Maunakea Spectroscopic Explorer (MSE): a preliminary design of multi-object high resolution spectrograph

TL;DR

The paper presents a preliminary design for a multi-object high-resolution spectrograph for the Maunakea Spectroscopic Explorer, aiming to enhance spectroscopic capabilities with innovative optical schemes and reduced technical risks.

Contribution

It introduces a new spectrograph design with novel dispersers and a fast collimator, improving feasibility and reliability over previous concepts.

Findings

Proposed a new disperser design using a grism and prism to reduce line density.

Compared on-axis and off-axis collimator designs for throughput and feasibility.
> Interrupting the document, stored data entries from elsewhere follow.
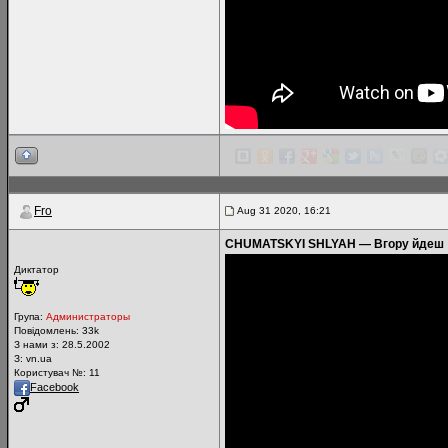
Fro
Aug 31 2020, 16:21
CHUMATSKYI SHLYAH — Вгору йдеш
Диктатор
Група:
Администраторы
Повідомлень:
33k
З нами з: 28.5.2002
З: vn.ua
Користувач №: 11
Facebook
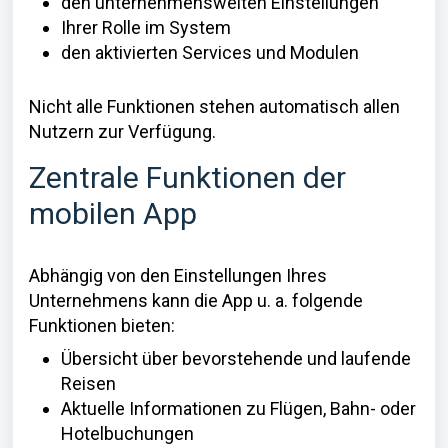
den unternehmensweiten Einstellungen
Ihrer Rolle im System
den aktivierten Services und Modulen
Nicht alle Funktionen stehen automatisch allen
Nutzern zur Verfügung.
Zentrale Funktionen der
mobilen App
Abhängig von den Einstellungen Ihres
Unternehmens kann die App u. a. folgende
Funktionen bieten:
Übersicht über bevorstehende und laufende
Reisen
Aktuelle Informationen zu Flügen, Bahn- oder
Hotelbuchungen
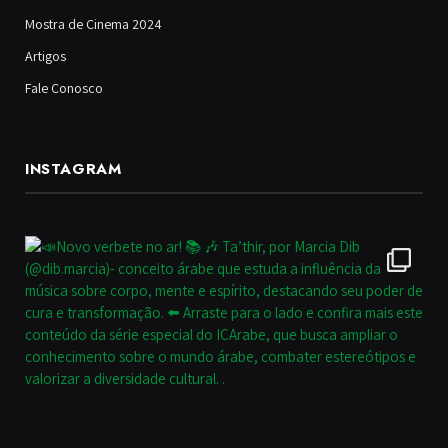
Mostra de Cinema 2024
Artigos
Fale Conosco
INSTAGRAM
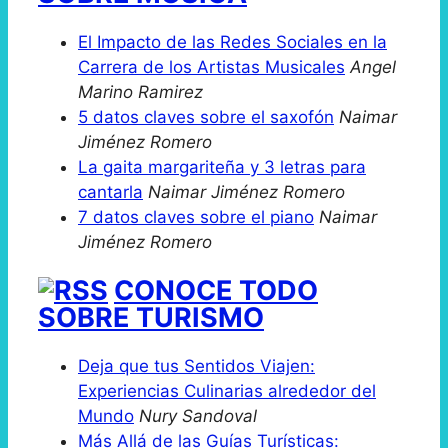
El Impacto de las Redes Sociales en la
Carrera de los Artistas Musicales
Angel
Marino Ramirez
5 datos claves sobre el saxofón
Naimar
Jiménez Romero
La gaita margariteña y 3 letras para
cantarla
Naimar Jiménez Romero
7 datos claves sobre el piano
Naimar
Jiménez Romero
CONOCE TODO
SOBRE TURISMO
Deja que tus Sentidos Viajen:
Experiencias Culinarias alrededor del
Mundo
Nury Sandoval
Más Allá de las Guías Turísticas:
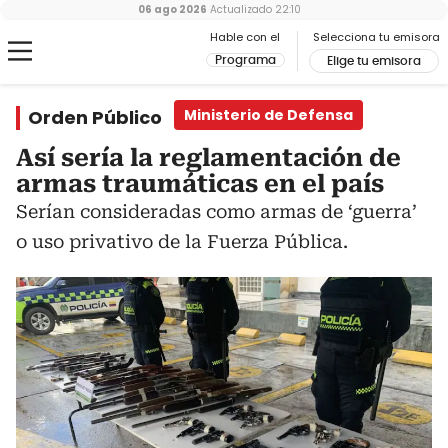
06 ago 2026
Actualizado
22:10
Hable con el
Selecciona tu emisora
Programa
Elige tu emisora
Orden Público
Ministerio de Defensa
Así sería la reglamentación de
armas traumáticas en el país
Serían consideradas como armas de ‘guerra’
o uso privativo de la Fuerza Pública.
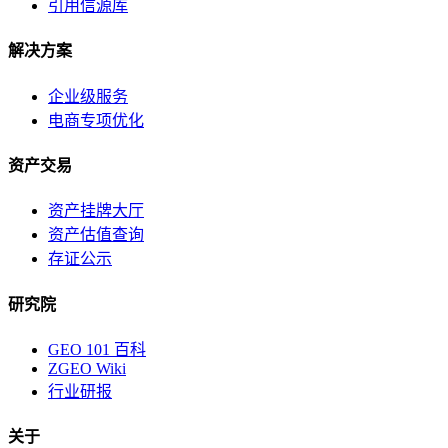
引用信源库
解决方案
企业级服务
电商专项优化
资产交易
资产挂牌大厅
资产估值查询
存证公示
研究院
GEO 101 百科
ZGEO Wiki
行业研报
关于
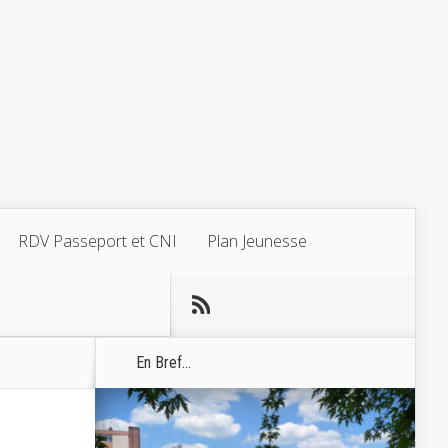
RDV Passeport et CNI
Plan Jeunesse
En Bref...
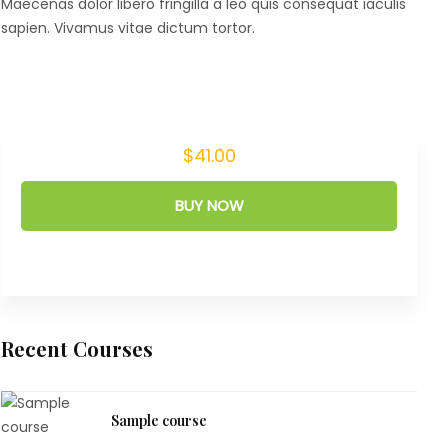
Maecenas dolor libero fringilla a leo quis consequat iaculis
sapien. Vivamus vitae dictum tortor.
$41.00
BUY NOW
Recent Courses
Sample course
Achieved a more credible and competitive spectrograph design for MSE.

Abstract

The Maunakea Spectroscopic Explorer (MSE) project will transform the CFHT 3.6m optical telescope to a 10m class dedicated multi-object spectroscopic facility, with an ability to measure thousands of objects with three spectral resolution modes respectively low resolution of R~3,000, moderate resolution of R~6,000 and high resolution of R~40,000. Two identical multi-object high resolution spectrographs are expected to simultaneously produce 1084 spectra with high resolution of 40,000 at Blue (401-416nm) and Green (472-489nm) channels, and 20,000 at Red (626-674nm) channel. At the Conceptual Design Phase (CoDP), different optical schemes were proposed to meet the challenging requirements, especially a unique design with a novel transmission image slicer array, and another conventional design with oversize Volume Phase Holographic (VPH) gratings. It became clear during the CoDP that both designs presented problems of complexity or feasibility of manufacture, especially high line density disperser (general name for all kinds of grating, grism, prism). At the present, a new design scheme is proposed for investigating the optimal way to reduce technical risk and get more reliable estimation of cost and timescale. It contains new dispersers, F/2 fast collimator and so on. Therein, the disperser takes advantage of a special grism and a prism to reduce line density on grating surface, keep wide opening angle of optical path, and get the similar spectrum layout in all three spectral channels. For the fast collimator, it carefully compares on-axis and off-axis designs in throughput, interface to fiber assembly and technical risks. The current progress is more competitive and credible than the previous design, but it also indicates more challenging work will be done to improve its accessibility in engineering.